### What to work on
Identify, in the records below, every line where the string "settings" appears, and copy each such line.

### Exercise material
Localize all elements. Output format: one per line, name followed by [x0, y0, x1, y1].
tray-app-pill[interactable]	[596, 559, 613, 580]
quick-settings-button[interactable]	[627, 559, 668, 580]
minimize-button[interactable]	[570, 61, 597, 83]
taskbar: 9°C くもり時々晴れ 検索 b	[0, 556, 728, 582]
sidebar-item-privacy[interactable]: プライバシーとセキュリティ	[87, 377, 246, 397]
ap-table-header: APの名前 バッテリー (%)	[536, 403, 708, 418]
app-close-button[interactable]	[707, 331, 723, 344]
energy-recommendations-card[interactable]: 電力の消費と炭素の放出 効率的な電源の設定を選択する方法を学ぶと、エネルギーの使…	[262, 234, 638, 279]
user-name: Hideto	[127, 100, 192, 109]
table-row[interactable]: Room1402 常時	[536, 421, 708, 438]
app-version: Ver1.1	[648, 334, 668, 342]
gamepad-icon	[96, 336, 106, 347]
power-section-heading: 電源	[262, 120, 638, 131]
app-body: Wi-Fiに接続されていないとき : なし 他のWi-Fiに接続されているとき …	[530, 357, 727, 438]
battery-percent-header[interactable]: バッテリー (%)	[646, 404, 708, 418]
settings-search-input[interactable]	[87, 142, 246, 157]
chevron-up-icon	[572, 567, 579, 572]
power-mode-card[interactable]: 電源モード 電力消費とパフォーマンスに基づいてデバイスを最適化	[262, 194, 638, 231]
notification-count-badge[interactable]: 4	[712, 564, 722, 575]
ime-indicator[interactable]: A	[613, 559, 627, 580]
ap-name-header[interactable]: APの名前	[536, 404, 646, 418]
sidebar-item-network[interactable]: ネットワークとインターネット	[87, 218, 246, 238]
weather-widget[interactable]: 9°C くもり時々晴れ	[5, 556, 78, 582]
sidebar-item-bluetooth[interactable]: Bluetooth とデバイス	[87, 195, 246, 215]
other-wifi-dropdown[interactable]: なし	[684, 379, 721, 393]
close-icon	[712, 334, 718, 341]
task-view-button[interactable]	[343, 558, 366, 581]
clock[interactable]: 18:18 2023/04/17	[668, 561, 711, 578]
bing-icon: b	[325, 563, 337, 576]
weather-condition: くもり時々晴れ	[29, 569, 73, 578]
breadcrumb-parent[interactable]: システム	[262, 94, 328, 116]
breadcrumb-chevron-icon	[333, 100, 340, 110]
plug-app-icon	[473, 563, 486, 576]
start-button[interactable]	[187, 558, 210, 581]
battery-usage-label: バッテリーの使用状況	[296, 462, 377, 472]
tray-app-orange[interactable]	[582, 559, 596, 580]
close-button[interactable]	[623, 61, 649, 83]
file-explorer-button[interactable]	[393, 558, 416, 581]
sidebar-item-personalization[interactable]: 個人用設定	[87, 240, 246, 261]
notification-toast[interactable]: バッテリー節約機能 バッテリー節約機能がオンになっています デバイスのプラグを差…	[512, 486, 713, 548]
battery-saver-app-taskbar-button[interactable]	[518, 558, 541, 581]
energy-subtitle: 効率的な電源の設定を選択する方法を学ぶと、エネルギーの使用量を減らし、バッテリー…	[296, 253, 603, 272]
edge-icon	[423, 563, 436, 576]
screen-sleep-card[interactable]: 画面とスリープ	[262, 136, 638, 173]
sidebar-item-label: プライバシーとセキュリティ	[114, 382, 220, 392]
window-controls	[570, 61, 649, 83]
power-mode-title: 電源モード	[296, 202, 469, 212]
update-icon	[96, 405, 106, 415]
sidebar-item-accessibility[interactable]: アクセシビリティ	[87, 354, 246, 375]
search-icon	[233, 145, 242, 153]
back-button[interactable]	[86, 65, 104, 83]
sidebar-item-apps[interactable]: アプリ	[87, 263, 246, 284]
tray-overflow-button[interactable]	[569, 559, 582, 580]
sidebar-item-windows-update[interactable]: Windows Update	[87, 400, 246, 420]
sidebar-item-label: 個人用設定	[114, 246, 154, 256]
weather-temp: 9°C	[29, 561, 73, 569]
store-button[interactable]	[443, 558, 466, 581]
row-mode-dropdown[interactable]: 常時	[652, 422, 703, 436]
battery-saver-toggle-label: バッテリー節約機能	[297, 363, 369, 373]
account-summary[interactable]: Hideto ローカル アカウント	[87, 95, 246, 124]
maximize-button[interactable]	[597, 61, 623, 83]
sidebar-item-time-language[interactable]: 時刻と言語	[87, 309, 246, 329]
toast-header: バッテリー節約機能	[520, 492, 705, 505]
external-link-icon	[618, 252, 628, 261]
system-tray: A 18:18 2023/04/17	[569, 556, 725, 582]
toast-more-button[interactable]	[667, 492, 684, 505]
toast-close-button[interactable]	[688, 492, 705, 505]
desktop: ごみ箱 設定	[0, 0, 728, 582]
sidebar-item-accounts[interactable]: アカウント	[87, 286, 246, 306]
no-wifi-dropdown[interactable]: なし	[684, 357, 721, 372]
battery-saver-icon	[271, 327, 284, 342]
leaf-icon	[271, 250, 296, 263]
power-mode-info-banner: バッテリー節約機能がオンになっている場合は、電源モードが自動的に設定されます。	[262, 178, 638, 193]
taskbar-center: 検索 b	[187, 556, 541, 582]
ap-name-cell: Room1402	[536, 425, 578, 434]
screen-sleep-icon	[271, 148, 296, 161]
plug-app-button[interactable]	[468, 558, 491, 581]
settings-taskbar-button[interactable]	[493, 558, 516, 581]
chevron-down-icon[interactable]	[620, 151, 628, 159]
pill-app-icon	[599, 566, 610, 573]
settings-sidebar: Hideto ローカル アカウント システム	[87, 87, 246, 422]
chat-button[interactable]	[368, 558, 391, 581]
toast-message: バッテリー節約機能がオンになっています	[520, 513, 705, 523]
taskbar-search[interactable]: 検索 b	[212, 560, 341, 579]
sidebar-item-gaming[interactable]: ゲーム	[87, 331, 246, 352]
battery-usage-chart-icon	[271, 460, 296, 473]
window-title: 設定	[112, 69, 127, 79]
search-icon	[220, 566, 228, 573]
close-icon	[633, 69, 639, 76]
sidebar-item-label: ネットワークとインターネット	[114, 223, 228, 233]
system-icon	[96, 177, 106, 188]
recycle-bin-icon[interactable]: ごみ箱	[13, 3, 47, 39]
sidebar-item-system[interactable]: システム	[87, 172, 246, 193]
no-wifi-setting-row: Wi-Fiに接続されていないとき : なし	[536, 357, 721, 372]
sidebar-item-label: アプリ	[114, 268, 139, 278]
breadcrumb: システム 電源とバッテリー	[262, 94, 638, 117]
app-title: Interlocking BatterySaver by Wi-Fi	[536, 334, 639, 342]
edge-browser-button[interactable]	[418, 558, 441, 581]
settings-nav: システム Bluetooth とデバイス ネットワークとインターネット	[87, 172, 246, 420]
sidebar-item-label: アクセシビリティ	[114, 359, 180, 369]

### Problem solution
quick-settings-button[interactable]	[627, 559, 668, 580]
settings-search-input[interactable]	[87, 142, 246, 157]
settings-taskbar-button[interactable]	[493, 558, 516, 581]
settings-sidebar: Hideto ローカル アカウント システム	[87, 87, 246, 422]
settings-nav: システム Bluetooth とデバイス ネットワークとインターネット	[87, 172, 246, 420]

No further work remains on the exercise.